-PICK
UP-
今回のオリムピックではアーバンスポーツという新たな競技類が実施され、様々思う中で時代の波を確かに感じた。期せずして、当月号の「主任がゆく!」誌(ぶんか社)では大塚みちこ『それいけ!せっぷく丸』(主任)がこの新世代の空気感をドンピシャで描いており、タイムリーだなと取り上げさせて頂く。
他人の言うことばかり聞いてきたので前ならえの姿勢にしかなれない若者(=キョンシーで具現化)が、サーフィンに出会い波に乗ることに目覚め一皮むけるというお話。やったことないからと尻込みするのに対しだからやるんだろ、楽しもうぜとサーファーがシンプルに導くところがキラキラとした将来性を感じる。
レトロチックなヘタウマ系の画風で、大筋はタイトルの子供侍を中心としたアットホームタイプの作品ながら、作者エッセイ漫画を数々手掛けており、啓蒙的な内容の回も多い。今話も人生訓ながら、競うのではなく皆で楽しむ、和気藹々とした世界としてサーフィン、サーファーを使っていて、この雰囲気はオリムピックでも出ていたなあ、と。
同号ではそめい吉野『農学女子』(主任)もまたトレンドを取り上げていて、含蓄に富む内容であった。
地域の高齢者をケアしたいけど、気付いた人だけが動いても無理。本作で度々取り上げている課題に対し、今回は流行りのデリバリーサービスを応用。バイトとして若者を集められれば、配達していく中で色々な問題に気付いて動き出す。

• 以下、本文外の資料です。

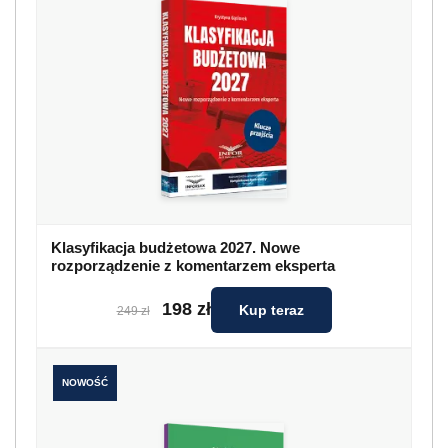
Klasyfikacja budżetowa 2027. Nowe
rozporządzenie z komentarzem eksperta
198 zł
Kup teraz
249 zł
NOWOŚĆ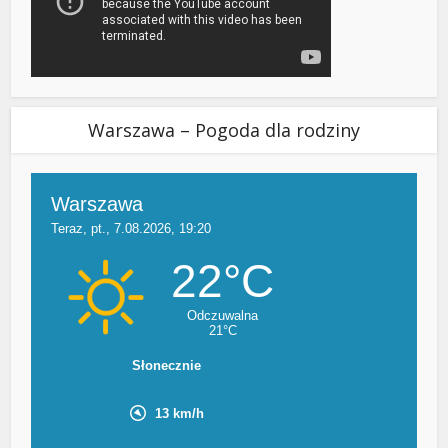
Warszawa – Pogoda dla rodziny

トレンドを活写し、さらに飛躍する未来を描くというのはフィクションの醍醐味。
4コマ誌を買って読むと熟読する機会が出来るので立ち読みでは得られない気付きが増える。同じ話題が繰り返される中でその他のニュースを取り上げてくれる作品の多い「主任がゆく!」誌は酒の肴になる4コマ誌である、というのが今回の発見。
-REVIEW-
かわのゆうすけ『氷室君は板野さんの事が覚えられない』(タイオリ)
掲載誌がシェイプ化されて人気作でパンクすると思ったら逆に、単行本未刊行の「連載作品」のウェイトが増えているという氷河期な現状。そんな中でもきちんとストーリーを進行させて発展させている作品なので紹介したい。過去のトラブルで幼馴染の一人だけを常に忘れてしまう主人公を、忘れられる当人が好きで..という恋愛ものは、応援している側も感情は複雑な王道の三角関係。エピソード積み上げ型でドラマ性を感じなかったのが、ここ半年ほど(掲載時間)は応援側とのエピソードが強くなっていてヒロインの存在感が薄れている流れ。ここから大河恋愛ものばりに大逆転のエピソードが出てくるのか、平衡バランスが危ういところまで育ってきて楽しみになっている。
「凪くんの不運な棚ぼた」(芳文社、全2巻)は単行本化されているがなかなか次に恵まれない状況。突き抜けるチャンスは話題の展開となるかに掛かると思われる。設定は充分練れているので思い切った方向へ進んで欲しい。
金田ライ『通勤通学クエスト』(タイオリ)
新人賞応募作で「通学クエスト」のタイトルだったのが、大人も題材に広げ日常の小さな課題をクエストとしてク解リ決アしていくオムニバス作品。買う率が上がって処分するペースも早くなっている4コマ誌なので、記憶を頼りに書くしかなく、間違っていたらゴメンナサイ。
読み切り型でテーマ括りの4コマ向きなこのジャンルはギャグ作品に通じてアイデアを消耗する棘の道のためか相当少なくなり(前項「せっぷく丸」もこのタイプ)、本作は貴重で大事に見守ってきたものの紹介するのに決め手に欠けた。クエストの目の付け所、もったりとしたコマ進行(特に自問自答のシーンでは1コマで済む流れが2〜3コマに分割されがち)など独自色は強いもののやっぱり地味..。
そんな中、ようやくレギュラーと言えるキャラクターが出来上がりつつある。ショートカットの聡明な少女、このキャラは元々頻繁に出て来ており、当初から核となっていたのだが、個人的には脇を固めるキャラ、とりわけ「お騒がせ」タイプの友人を出してきたことによりようやく立ってきた印象。(これに関しては後日一章を設けたい)
トリオ立てのやり取りが定着してきたことで安定した面白さを提供することが出来るように。ここだけを追求していけば学園ものとして人気作ともなり得そうであるが、さらに別ルートでもレギュラーキャラクターを増やしていければシリーズが何本か定番化して単行本でまとめられそうな期待も持てる。せっかくの群像劇、今後の作品にも派生していくような多くのスターキャラが生まれることを望む。